During her time on the island, Ms. Schoen said, half of Team Rubicon’s Puerto Rico volunteers provided medical care while the other half was assigned as a tree-sawing team, cutting and clearing fallen logs or precariously leaning trees damaged by the hurricane and posing a danger. “The island is just decimated; it looks like a war took place there,” Ms. Schoen said in a phone interview this week.

“The storm damage and continued suffering here is astonishing after more than two full months of recovery time,” she wrote in a Nov. 16 report from Puerto Rico.

Three Team Rubicon “strike teams” took to the field daily, she said, negotiating washed-out bridges and other challenges to reach remote mountain locations where, the volunteers had been told, people needed medical care. Each medical team had two paramedics, a doctor and nurse, and two interpreters.

“Every time we were out in the field, we would get a tip,” about villages in need. When the medical team got on site, she said, residents would come out of their houses to greet them. “It was amazing how communities stuck together and were able to guide us to people who really, really needed our help,” Ms. Schoen said. 

Her group met a pastor who urged them to help his parishioners. In three hours after church, the medical professionals saw 43 patients, several of whom were diagnosed with serious medical conditions. 

For all of the aid workers, the experience was not only challenging but transformative. “Everybody there was wonderful; they all worked together as a team,” said Ms. Schoen, who made it home to Sag Harbor just in time to share Thanksgiving with her family. As in Greece, she said, “in a week’s time I made friends for a lifetime. Those people are so outstanding.”

“They truly pull together in times of crisis to care for and look out for one another,” and to get things done “for the people who need it the most,” she wrote in a post on Facebook upon her return. “They made me appreciate my life in a more determined way.”

Ms. Schoen said she and her family have long been involved in helping others, from raising guide dogs to hosting a child through the Fresh Air Fund, to her work as an ambulance volunteer. Ever since her move back to the East End, after leaving a large law firm in New York City, she said, she has felt a “compelling urge to give back, because I feel really fortunate for what I have.” 

Two years ago, when she saw Mr. Kuntz’s photos from Greece “I knew I could be helpful over there.” 

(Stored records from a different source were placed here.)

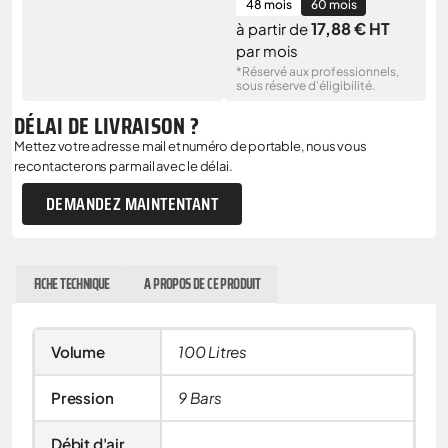
48 mois
60 mois
17,88 € HT
à partir de
par mois
*Réservé aux professionnels,
sous réserve d'éligibilité.
DÉLAI DE LIVRAISON ?
Mettez votre adresse mail et numéro de portable, nous vous
recontacterons par mail avec le délai.
DEMANDEZ MAINTENTANT
FICHE TECHNIQUE
A PROPOS DE CE PRODUIT
Volume
100 Litres
Pression
9 Bars
Débit d'air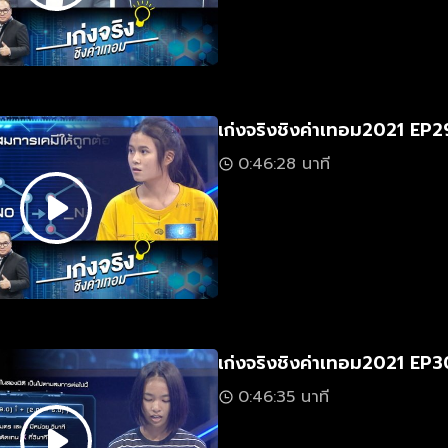
เก่งจริงชิงค่าเทอม2021 EP2
0:46:28 นาที
เก่งจริงชิงค่าเทอม2021 EP3
0:46:35 นาที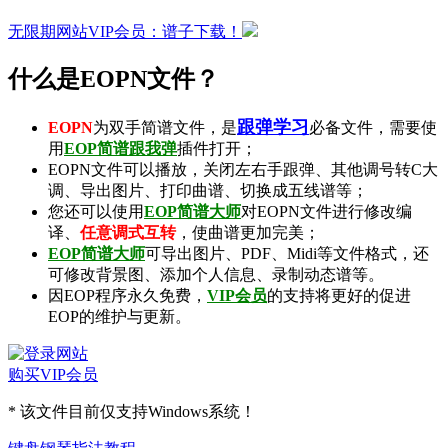
无限期网站VIP会员：谱子下载！
什么是EOPN文件？
跟弹学习
EOPN
为双手简谱文件，是
必备文件，需要使
用
EOP简谱跟我弹
插件打开；
EOPN文件可以播放，关闭左右手跟弹、其他调号转C大
调、导出图片、打印曲谱、切换成五线谱等；
您还可以使用
EOP简谱大师
对EOPN文件进行修改编
译、
任意调式互转
，使曲谱更加完美；
EOP简谱大师
可导出
图片
、
PDF
、
Midi
等文件格式，还
可修改背景图、添加个人信息、录制
动态谱
等。
因EOP程序永久免费，
VIP会员
的支持将更好的促进
EOP的维护与更新。
购买VIP会员
* 该文件目前仅支持Windows系统！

“I was scared,” she said, but nonetheless she joined the East End Cares team. Since then, she’s been back to Greece twice — once to work with a medical group, the Health Point Foundation, at the Moria refugee camp on Lesvos, and once to work at two other camps and to help with a benefit concert organized by Marcus Lovett, a Broadway actor who got involved to support East End Cares. She plans another trip soon. 

Refugees are still flowing into Greece, and, with borders to other European countries closed, conditions for them there have only worsened. Lisa Campbell, a Virginia resident whose organization, Do Your Part, partnered with East End Cares for the 2015 volunteer trip, has been in Greece just about ever since, establishing and running the Oinofyta refugee camp. In a blow to both its residents and volunteers, it was just closed by the Greek Ministry of Migration. 

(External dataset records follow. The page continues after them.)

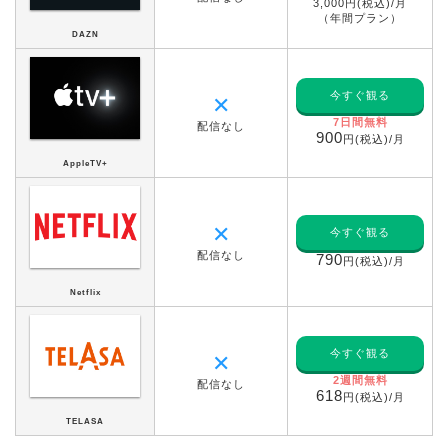
3,000円(税込)/月
（年間プラン）
DAZN
今すぐ観る
✕
7日間無料
配信なし
900
円(税込)/月
AppleTV+
✕
今すぐ観る
配信なし
790
円(税込)/月
Netflix
今すぐ観る
✕
2週間無料
配信なし
618
円(税込)/月
TELASA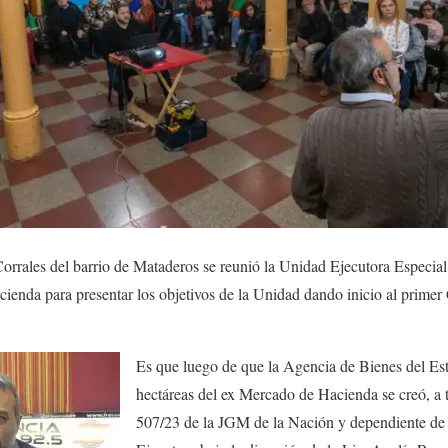
Corrales del barrio de Mataderos se reunió la Unidad Ejecutora Especi
enda para presentar los objetivos de la Unidad dando inicio al primer 
Es que luego de que la Agencia de Bienes del Est
hectáreas del ex Mercado de Hacienda se creó, a 
507/23 de la JGM de la Nación y dependiente de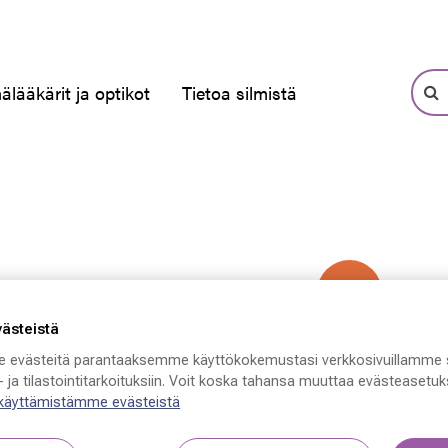
älääkärit ja optikot
Tietoa silmistä
-50 %
västeistä
 evästeitä parantaaksemme käyttökokemustasi verkkosivuillamme 
 ja tilastointitarkoituksiin. Voit koska tahansa muuttaa evästeasetuks
 käyttämistämme evästeistä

But, after a brief Thanksgiving visit with her family back in the States, Ms. Campbell has returned to Greece, ready to set up a new camp and continue to help refugees at a community center. Ms. Schoen, who had been set, before the Oinofyta camp’s closing date was moved up from the end of this year, to go again to Greece this week to help Ms. Campbell dismantle it, will be there soon to help. 

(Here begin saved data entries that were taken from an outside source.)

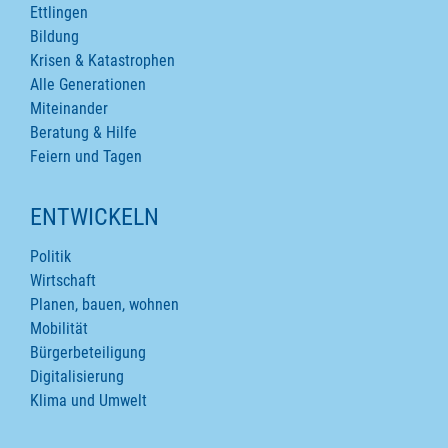
Ettlingen
Bildung
Krisen & Katastrophen
Alle Generationen
Miteinander
Beratung & Hilfe
Feiern und Tagen
ENTWICKELN
Politik
Wirtschaft
Planen, bauen, wohnen
Mobilität
Bürgerbeteiligung
Digitalisierung
Klima und Umwelt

“I want it to be part of my life forever, when these situations arise,” she said of her relief work. “I want to be connected to an organization where I can pick up and go.” 

But not, perhaps, as quickly as she had to for her Puerto Rico trip. Because of regulations regarding Puerto Rico licensure for critical care emergency medical technicians versus paramedics, a higher level of certification, she was not sure she could be deployed to the island for Team Rubicon. But on the evening of Nov. 13 she was notified she was scheduled to go, and had to leave at 6 a.m. the next day. “I hadn’t even packed; I was in a full-on panic,” Ms. Schoen said. Nonetheless, she is ready to do it again.